(Data begins)
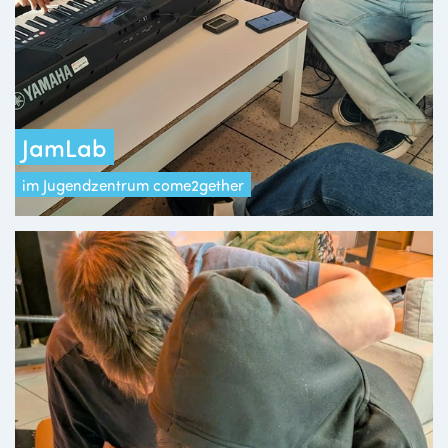
JamLab
im Jugendzentrum come2gether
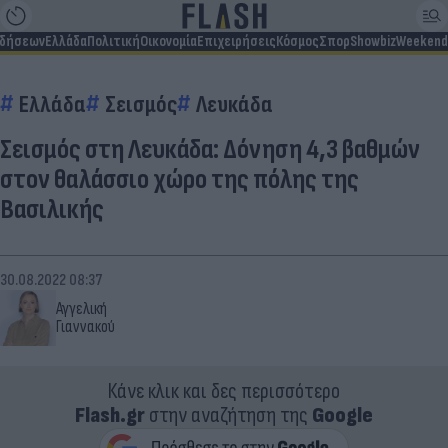
ιδήσεων
Ελλάδα
Πολιτική
Οικονομία
Επιχειρήσεις
Κόσμος
Σπορ
Showbiz
Weekend
Ελλάδα
Σεισμός
Λευκάδα
Σεισμός στη Λευκάδα: Δόνηση 4,3 βαθμών
στον θαλάσσιο χώρο της πόλης της
Βασιλικής
30.08.2022 08:37
Αγγελική
Γιαννακού
Κάνε κλικ και δες περισσότερο
Flash.gr
στην αναζήτηση της
Google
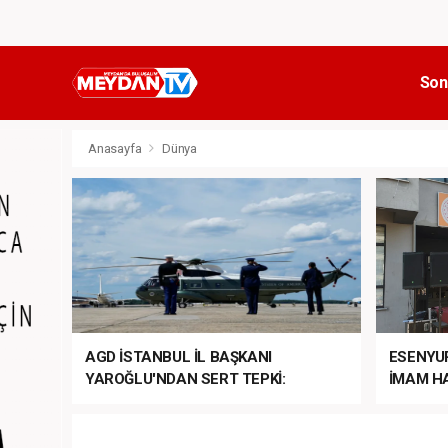
Son
Anasayfa
Dünya
AGD İSTANBUL İL BAŞKANI
ESENYU
YAROĞLU'NDAN SERT TEPKİ:
İMAM HA
“NATO’NUN ÜLKEMİZDE İŞİ NE?”
MEHTER
MEZUNİY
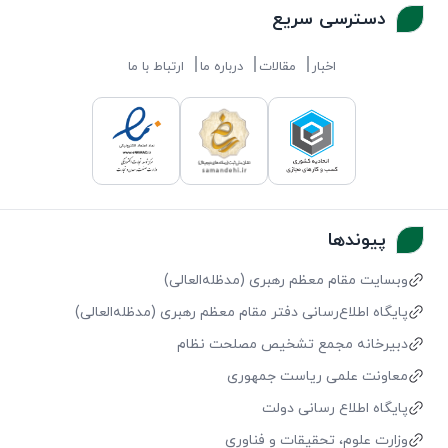
دسترسی سریع
اخبار
مقالات
درباره ما
ارتباط با ما
پیوندها
وبسایت مقام معظم رهبری (مد‌ظله‌العالی)
پایگاه اطلاع‌رسانی دفتر مقام معظم رهبری (مد‌ظله‌العالی)
دبیرخانه مجمع تشخیص مصلحت نظام
معاونت علمی ریاست جمهوری
پایگاه اطلاع رسانی دولت
وزارت علوم، تحقیقات و فناوری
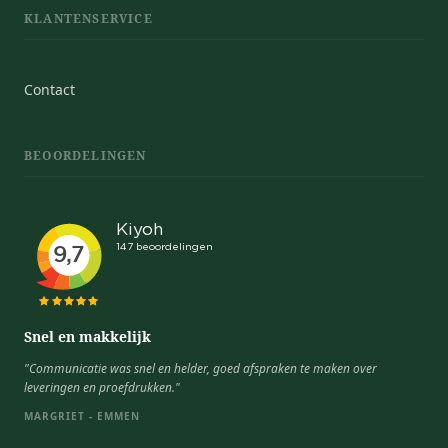
KLANTENSERVICE
Contact
BEOORDELINGEN
Snel en makkelijk
"Communicatie was snel en helder, goed afspraken te maken over
leveringen en proefdrukken."
MARGRIET - EMMEN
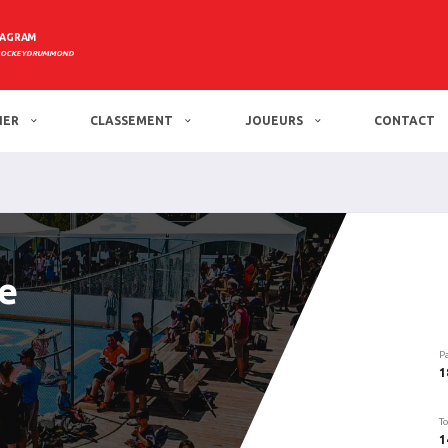
TAGRAM
HOCKEYDRUMMOND
IER
CLASSEMENT
JOUEURS
CONTACT
e
P
1
To
1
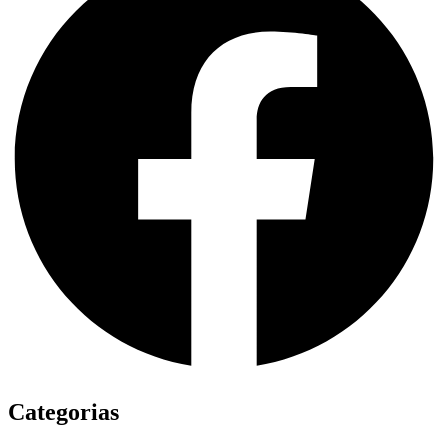
Categorias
(Data ends)
=== Problem description ===
Restate word for word, and only, the lines from the line that contains "im Jugendzentrum come2gether" through the end of the data, both included; pictures are not part of the copy.

=== Result for this task ===
im Jugendzentrum come2gether
ιδήσεων
Ελλάδα
Πολιτική
Οικονομία
Επιχειρήσεις
Κόσμος
Σπορ
Showbiz
Weekend
Ελλάδα
Σεισμός
Λευκάδα
Σεισμός στη Λευκάδα: Δόνηση 4,3 βαθμών
στον θαλάσσιο χώρο της πόλης της
Βασιλικής
30.08.2022 08:37
Αγγελική
Γιαννακού
Κάνε κλικ και δες περισσότερο
Flash.gr
στην αναζήτηση της
Google
Son
Anasayfa
Dünya
AGD İSTANBUL İL BAŞKANI
ESENYU
YAROĞLU'NDAN SERT TEPKİ:
İMAM HA
“NATO’NUN ÜLKEMİZDE İŞİ NE?”
MEHTER
MEZUNİY
دسترسی سریع
اخبار
مقالات
درباره ما
ارتباط با ما
پیوندها
وبسایت مقام معظم رهبری (مد‌ظله‌العالی)
پایگاه اطلاع‌رسانی دفتر مقام معظم رهبری (مد‌ظله‌العالی)
دبیرخانه مجمع تشخیص مصلحت نظام
معاونت علمی ریاست جمهوری
پایگاه اطلاع رسانی دولت
وزارت علوم، تحقیقات و فناوری
KLANTENSERVICE
Contact
BEOORDELINGEN
Snel en makkelijk
"Communicatie was snel en helder, goed afspraken te maken over
leveringen en proefdrukken."
MARGRIET - EMMEN
TAGRAM
HOCKEYDRUMMOND
IER
CLASSEMENT
JOUEURS
CONTACT
e
P
1
To
1
Categorias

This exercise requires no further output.